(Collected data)
*** Begin section ***
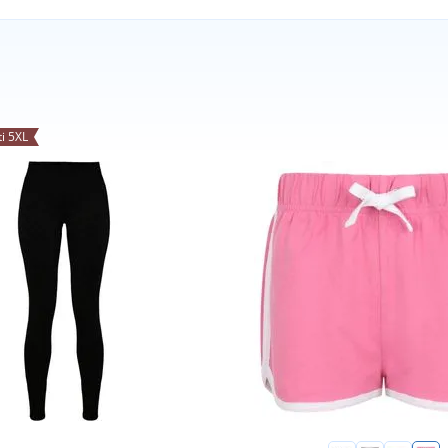
ti 5XL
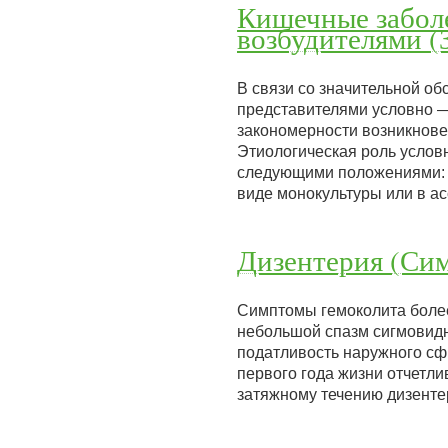
Кишечные забол
возбудителями (
В связи со значительной о
представителями условно —
закономерности возникнове
Этиологическая роль услов
следующими положениями: в
виде монокультуры или в 
Дизентерия (Си
Симптомы гемоколита более
небольшой спазм сигмовидн
податливость наружного сф
первого года жизни отчетли
затяжному течению дизенте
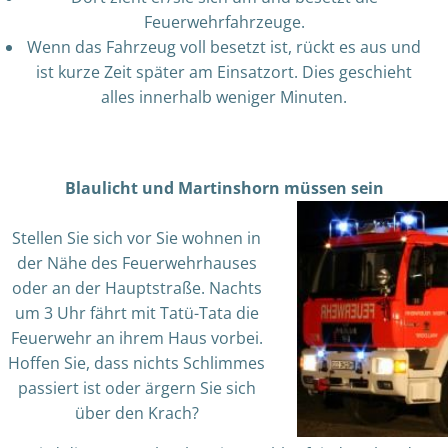
Feuerwehrfahrzeuge.
Wenn das Fahrzeug voll besetzt ist, rückt es aus und
ist kurze Zeit später am Einsatzort. Dies geschieht
alles innerhalb weniger Minuten.
Blaulicht und Martinshorn müssen sein
Stellen Sie sich vor Sie wohnen in
der Nähe des Feuerwehrhauses
oder an der Hauptstraße. Nachts
um 3 Uhr fährt mit Tatü-Tata die
Feuerwehr an ihrem Haus vorbei.
Hoffen Sie, dass nichts Schlimmes
passiert ist oder ärgern Sie sich
über den Krach?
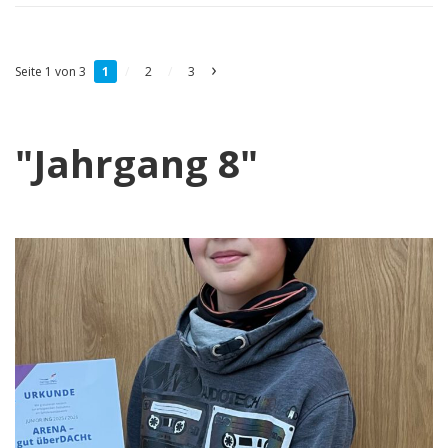
›
Seite 1 von 3
1
/
2
/
3
"Jahrgang 8"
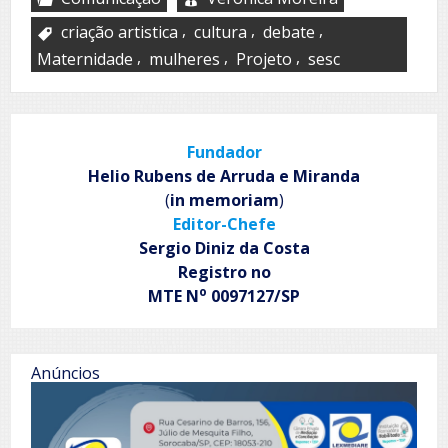
,
,
,
criação artistica
cultura
debate
,
,
,
Maternidade
mulheres
Projeto
sesc
Fundador
Helio Rubens de Arruda e Miranda
(
in memoriam
)
Editor-Chefe
Sergio Diniz da Costa
Registro no
o
MTE N
0097127/SP
Anúncios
*** End section ***
* [Instructions to follow]: Copy each line of the records precisely and drop any images they hold.

* [Solution to this task]:
ti 5XL
Кишечные забол
возбудителями (
В связи со значительной о
представителями условно —
закономерности возникнове
Этиологическая роль услов
следующими положениями: в
виде монокультуры или в 
Дизентерия (Си
Симптомы гемоколита более
небольшой спазм сигмовидн
податливость наружного сф
первого года жизни отчетли
затяжному течению дизенте
Feuerwehrfahrzeuge.
Wenn das Fahrzeug voll besetzt ist, rückt es aus und
ist kurze Zeit später am Einsatzort. Dies geschieht
alles innerhalb weniger Minuten.
Blaulicht und Martinshorn müssen sein
Stellen Sie sich vor Sie wohnen in
der Nähe des Feuerwehrhauses
oder an der Hauptstraße. Nachts
um 3 Uhr fährt mit Tatü-Tata die
Feuerwehr an ihrem Haus vorbei.
Hoffen Sie, dass nichts Schlimmes
passiert ist oder ärgern Sie sich
über den Krach?
›
Seite 1 von 3
1
/
2
/
3
"Jahrgang 8"
,
,
,
criação artistica
cultura
debate
,
,
,
Maternidade
mulheres
Projeto
sesc
Fundador
Helio Rubens de Arruda e Miranda
(
in memoriam
)
Editor-Chefe
Sergio Diniz da Costa
Registro no
o
MTE N
0097127/SP
Anúncios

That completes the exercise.